Forecasts of income and expenditure that can be used as an analytical tool to identify potential shortfalls and surpluses
What is a profit and loss account?
- They demonstrate a companies sales, running costs and profit or loss over a financial period, usually annually.
- They are used to show sales vs expenses
- They can also be used to identify non-profitable work.
What is a balance sheet?
1.They show the value of everything the company owns made up of its assets and liabilities
2.The balance sheet demonstrates the value of the business at any given point in time
What is a cashflow forecast?
- A cashflow forecast summarises the amount of cash or cash equivalents entering and leaving a company or project entity
- On construction projects, they usually show an S curve
3.There is typically a small financial outlay at the start, a steep increase during the midpoint and a taper down towards the end.
What is an S-curve?
- S-curve means standard and refers to the shape of the expenditure profile when shown in a graphical form
- During the start of the project, the rate of expenditure is typically lower due to site site up and lower value enabling works
3.As the scheme progresses to the middle of the programme, the rate of expenditure will typically increase as more expensive building components are installed - Towards the back end of the programme, the rate of expenditure will slow down which is shown by the flattening of the S-curve.
How are s-curves used by surveyors?
- To track, analyse and assess business accounts and performance
- For assessing the financial strengths of a contractors
- to compare actual progress of the works against pre-contract predictions.
What are escrow accounts?
- A separate account owned by a third party, held on behalf of two other parties
- A bank account with defined contractual conditions for the release of funds
- They can be used as a project bank account
- Mechanisms must be in place for the release of funds, such as payment certificates.

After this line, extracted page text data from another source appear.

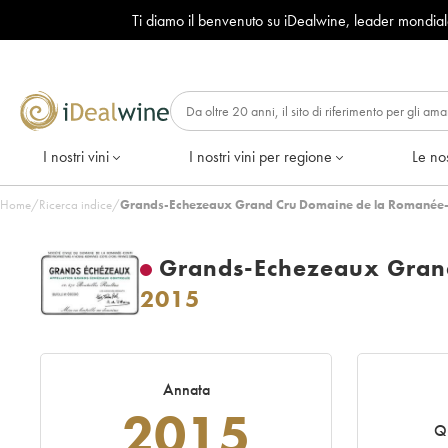
Ti diamo il benvenuto su iDealwine, leader mondia
I nostri vini
I nostri vini per regione
Le nos
Home
/
Ricerca indice
/
Grands-Echezeaux Grand Cru Domaine de la Romanée-
Grands-Echezeaux Gran
2015
Annata
2015
Q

When have you used company accounts in your works?
To assess the financial strength of contractors as a pre-qualification stage and tender stage
How do you analyse a company’s accounts?
- The clients accountants will out the detailed analysis but i can look at the warning signs by calculating ratios such as liquidity ratios, profitability ratios and gearing ratios
- I should always calculate the ratios myself as those included in the company accounts may have been manipulated
- I should always use the group or consolidated accounts rather than the company accounts unless it is a limited company
What is Dun and Bradstreet report?
A Dun & Bradstreet (D&B) report is a business credit report that provides detailed information about a company’s financial health, creditworthiness, and operational history. It is widely used by lenders, suppliers, investors, and business partners to assess risk before engaging in transactions.
Why is D&B Report important?
Why Is It Important?
Suppliers use it to determine credit terms.
Lenders use it to assess loan risk.
Partners & clients use it to evaluate reliability.
Businesses use it to monitor their own creditworthiness.
D&B
PAYDEX® Score: Ranges from 0–100; shows payment performance (80+ = timely payments).
Delinquency Predictor Score: Likelihood a company will miss payments.
Failure Score: Predicts risk of business closure or bankruptcy.